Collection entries
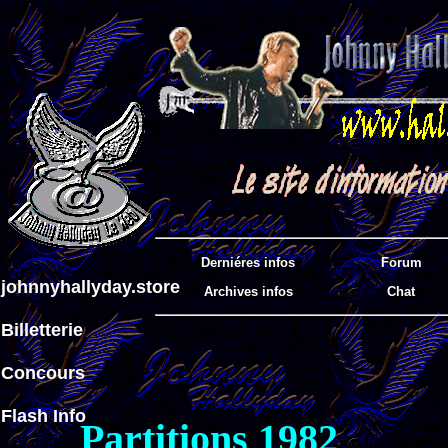
Derniéres infos
Forum
johnnyhallyday.store
Archives infos
Chat
Billetterie
Concours
Flash Info
Partitions 1982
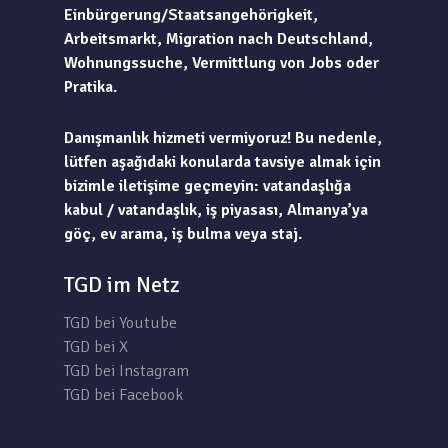
Einbürgerung/Staatsangehörigkeit,
Arbeitsmarkt, Migration nach Deutschland,
Wohnungssuche, Vermittlung von Jobs oder
Pratika.
Danışmanlık hizmeti vermiyoruz! Bu nedenle,
lütfen aşağıdaki konularda tavsiye almak için
bizimle iletişime geçmeyin: vatandaşlığa
kabul / vatandaşlık, iş piyasası, Almanya’ya
göç, ev arama, iş bulma veya staj.
TGD im Netz
TGD bei Youtube
TGD bei X
TGD bei Instagram
TGD bei Facebook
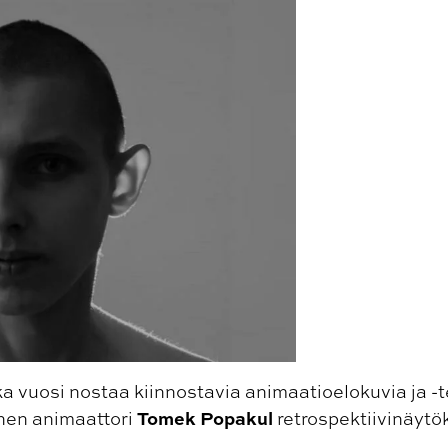
ka vuosi nostaa kiinnostavia animaatioelokuvia ja -t
Tomek Popakul
inen animaattori
retrospektiivinäytö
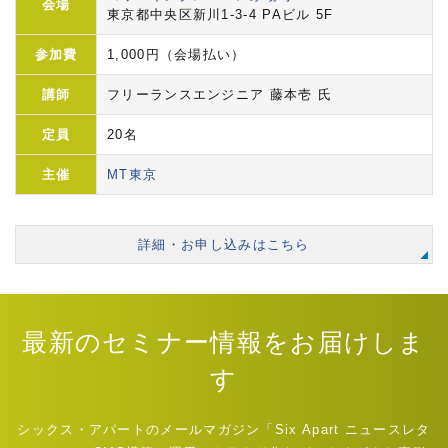
会場
東京都中央区新川1-3-4 PAビル 5F
参加費
1,000円（会場払い）
講師
フリーランスエンジニア 藤本壱 氏
定員
20名
主催
MT東京
詳細・お申し込みはこちら
最新のセミナー情報をお届けしま
す
シックス・アパートのメールマガジン「Six Apart ニュースレタ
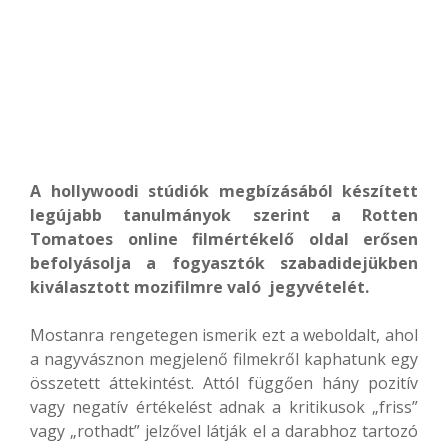
A hollywoodi stúdiók megbízásából készített
legújabb tanulmányok szerint a Rotten
Tomatoes online filmértékelő oldal erősen
befolyásolja a fogyasztók szabadidejükben
kiválasztott mozifilmre való jegyvételét.
Mostanra rengetegen ismerik ezt a weboldalt, ahol
a nagyvásznon megjelenő filmekről kaphatunk egy
összetett áttekintést. Attól függően hány pozitív
vagy negatív értékelést adnak a kritikusok „friss”
vagy „rothadt” jelzővel látják el a darabhoz tartozó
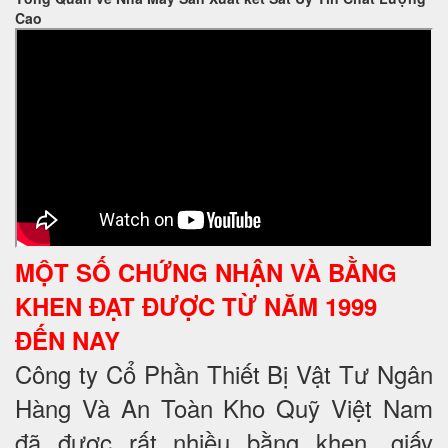
Cao
MỘT SỐ CHỨNG NHẬN VÀ BẰNG
KHEN ĐẠT ĐƯỢC TỪ NĂM 1999
ĐẾN NAY
Công ty Cổ Phần Thiết Bị Vật Tư Ngân
Hàng Và An Toàn Kho Quỹ Việt Nam
đã được rất nhiều bằng khen, giấy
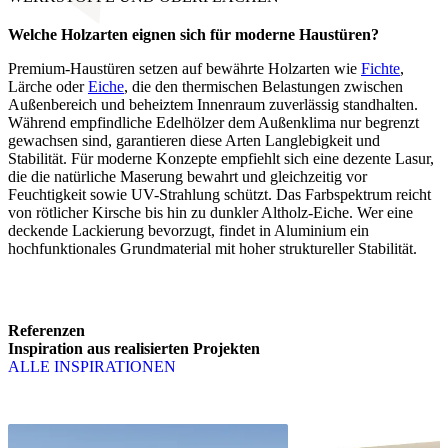
Welche Holzarten eignen sich für
moderne Haustüren?
Premium-Haustüren setzen auf bewährte Holzarten wie
Fichte
,
Lärche oder
Eiche
, die den thermischen Belastungen zwischen
Außenbereich und beheiztem Innenraum zuverlässig standhalten.
Während empfindliche Edelhölzer dem Außenklima nur begrenzt
gewachsen sind, garantieren diese Arten Langlebigkeit und
Stabilität. Für moderne Konzepte empfiehlt sich eine dezente Lasur,
die die natürliche Maserung bewahrt und gleichzeitig vor
Feuchtigkeit sowie UV-Strahlung schützt. Das Farbspektrum reicht
von rötlicher Kirsche bis hin zu dunkler Altholz-Eiche. Wer eine
deckende Lackierung bevorzugt, findet in Aluminium ein
hochfunktionales Grundmaterial mit hoher struktureller Stabilität.
Referenzen
Inspiration aus realisierten Projekten
ALLE INSPIRATIONEN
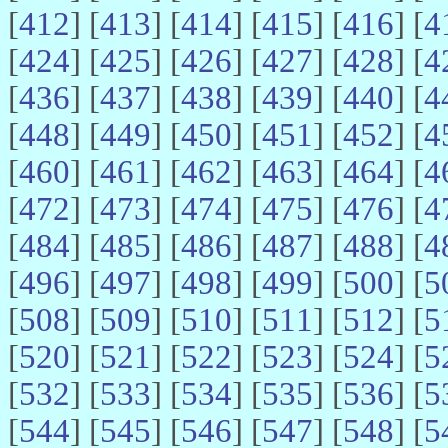
[
412
] [
413
] [
414
] [
415
] [
416
] [
4
[
424
] [
425
] [
426
] [
427
] [
428
] [
4
[
436
] [
437
] [
438
] [
439
] [
440
] [
4
[
448
] [
449
] [
450
] [
451
] [
452
] [
4
[
460
] [
461
] [
462
] [
463
] [
464
] [
4
[
472
] [
473
] [
474
] [
475
] [
476
] [
4
[
484
] [
485
] [
486
] [
487
] [
488
] [
4
[
496
] [
497
] [
498
] [
499
] [
500
] [
5
[
508
] [
509
] [
510
] [
511
] [
512
] [
5
[
520
] [
521
] [
522
] [
523
] [
524
] [
5
[
532
] [
533
] [
534
] [
535
] [
536
] [
5
[
544
] [
545
] [
546
] [
547
] [
548
] [
5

[WHAT IS EXPECTED]
Working through the entries above, copy every line in which "eine" is found.

[TASK ANSWER]
Stabilität. Für moderne Konzepte empfiehlt sich eine dezente Lasur,
von rötlicher Kirsche bis hin zu dunkler Altholz-Eiche. Wer eine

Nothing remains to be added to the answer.